Last year, the U.S. Centers for Disease Control and Prevention (CDC) withdrew its Ebola experts from North Kivu in the wake of an armed group attack against a Congolese military site near where the American team was traveling. Currently, U.S. President Donald Trump’s administration is assessing America’s role in curbing the spread of the disease after sending a delegation to meet Ebola experts on the ground, the Post learned from the U.S. Agency for International Development (USAID).

The health teams fighting the Ebola outbreak are primarily made up of trained villagers working with international medics, AFP pointed out.

Besides the highly infectious hemorrhagic fever associated with the Ebola virus, other deadly diseases are plaguing the DRC, the United Nations reported Monday.

Dr. Seth Berkley, the CEO of the global public-private Vaccine Alliance Gavi, told the U.N.:

The DRC is confronted with an unprecedented combination of deadly epidemics. While the Ebola outbreak continues to cause untold misery in the East, measles and cholera epidemics are claiming the lives of thousands of people throughout the country.

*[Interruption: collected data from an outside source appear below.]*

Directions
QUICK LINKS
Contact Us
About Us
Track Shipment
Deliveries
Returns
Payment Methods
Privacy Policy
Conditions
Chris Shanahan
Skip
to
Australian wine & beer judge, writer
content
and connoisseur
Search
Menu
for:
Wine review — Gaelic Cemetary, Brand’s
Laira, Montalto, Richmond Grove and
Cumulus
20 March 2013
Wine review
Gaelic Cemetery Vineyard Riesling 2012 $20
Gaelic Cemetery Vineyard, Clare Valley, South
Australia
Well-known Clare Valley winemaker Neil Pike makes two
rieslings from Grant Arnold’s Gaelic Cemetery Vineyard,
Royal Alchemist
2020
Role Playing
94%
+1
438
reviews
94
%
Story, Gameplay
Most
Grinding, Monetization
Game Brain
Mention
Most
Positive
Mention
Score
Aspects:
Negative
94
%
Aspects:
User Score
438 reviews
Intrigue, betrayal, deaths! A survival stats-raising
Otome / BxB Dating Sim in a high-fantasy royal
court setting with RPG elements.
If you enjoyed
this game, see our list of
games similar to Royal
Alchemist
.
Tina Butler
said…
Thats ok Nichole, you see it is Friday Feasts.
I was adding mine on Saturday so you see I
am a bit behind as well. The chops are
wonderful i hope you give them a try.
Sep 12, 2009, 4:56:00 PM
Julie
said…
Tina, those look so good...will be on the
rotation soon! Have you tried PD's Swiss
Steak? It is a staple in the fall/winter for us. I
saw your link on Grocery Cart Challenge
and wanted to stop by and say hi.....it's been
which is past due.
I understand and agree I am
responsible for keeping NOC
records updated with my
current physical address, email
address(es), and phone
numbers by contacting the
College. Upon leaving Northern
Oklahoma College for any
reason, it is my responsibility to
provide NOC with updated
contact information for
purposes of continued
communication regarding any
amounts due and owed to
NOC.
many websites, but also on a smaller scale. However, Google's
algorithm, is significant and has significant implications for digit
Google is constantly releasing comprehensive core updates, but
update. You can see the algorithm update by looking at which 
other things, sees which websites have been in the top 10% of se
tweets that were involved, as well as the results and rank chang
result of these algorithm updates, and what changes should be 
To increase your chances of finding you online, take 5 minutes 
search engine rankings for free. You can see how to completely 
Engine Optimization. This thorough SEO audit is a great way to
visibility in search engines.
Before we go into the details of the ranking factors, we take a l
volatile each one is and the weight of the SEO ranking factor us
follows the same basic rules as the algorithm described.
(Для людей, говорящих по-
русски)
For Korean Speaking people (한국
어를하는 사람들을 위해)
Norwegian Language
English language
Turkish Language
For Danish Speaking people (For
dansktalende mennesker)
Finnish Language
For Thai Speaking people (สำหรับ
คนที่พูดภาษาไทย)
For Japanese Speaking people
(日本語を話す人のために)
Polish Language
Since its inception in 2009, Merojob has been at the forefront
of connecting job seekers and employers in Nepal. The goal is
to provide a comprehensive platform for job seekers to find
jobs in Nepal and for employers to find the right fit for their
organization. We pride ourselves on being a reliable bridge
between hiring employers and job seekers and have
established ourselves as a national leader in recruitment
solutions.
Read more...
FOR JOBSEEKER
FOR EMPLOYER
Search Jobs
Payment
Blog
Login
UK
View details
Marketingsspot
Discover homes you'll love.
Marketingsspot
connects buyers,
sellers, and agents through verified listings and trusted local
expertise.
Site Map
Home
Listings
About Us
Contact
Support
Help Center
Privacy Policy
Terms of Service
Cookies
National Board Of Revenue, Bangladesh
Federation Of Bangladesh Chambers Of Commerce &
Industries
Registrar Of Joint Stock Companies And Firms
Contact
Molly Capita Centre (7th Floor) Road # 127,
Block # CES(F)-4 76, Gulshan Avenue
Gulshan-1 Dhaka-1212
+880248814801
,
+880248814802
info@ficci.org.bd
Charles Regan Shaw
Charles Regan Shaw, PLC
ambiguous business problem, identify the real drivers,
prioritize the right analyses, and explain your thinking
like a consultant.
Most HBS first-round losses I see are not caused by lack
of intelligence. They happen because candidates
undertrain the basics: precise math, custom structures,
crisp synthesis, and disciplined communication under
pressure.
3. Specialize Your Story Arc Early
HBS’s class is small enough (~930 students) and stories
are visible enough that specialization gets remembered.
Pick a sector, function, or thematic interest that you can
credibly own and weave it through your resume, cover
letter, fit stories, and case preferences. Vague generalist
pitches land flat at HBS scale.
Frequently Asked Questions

That’s why we are stepping up our response through ongoing measles vaccinations in health zones affected by measles outbreaks, as well as through our continued support for Ebola vaccinations in both the DRC and neighboring countries. We cannot allow this needless suffering to continue.

Locals in the DRC are hostile to preventive measures enforced by international health teams, particularly special high-security protocols imposed for the funerals of Ebola victims that are angering relatives by keeping them at a distance of their loved ones’ bodies for their safety.

The measures, designed to roll back the virus, ban traditional wakes and funerals that once involved relatives and friends seeing and touching the dead body of their loved ones, AFP noted in a different article last week.

“Efforts to tackle the crisis have been hampered both by militia attacks on treatment centers, in which some staff have been killed and by the hostility of some local people to the medical teams,” the news agency reported Monday.

Deteriorating security conditions fueled by jihadis fighting for territory and influence the DRC’s north-eastern neighboring provinces of North Kivu and Ituri, the regions most affected by the Ebola, cholera, and measles epidemics, hinders the implementation of response activities, the World Health Organization (WHO) acknowledged.

Currently, the DRC is facing its largest ever recorded Ebola epidemic — the 10th in the history of the nation where the virus was first observed in 1976 and named after a local river.

The Ebola epidemic plaguing the DRC is the second largest worldwide after an outbreak claimed the lives of more than 11,300 people in West Africa between 2014 and 2016.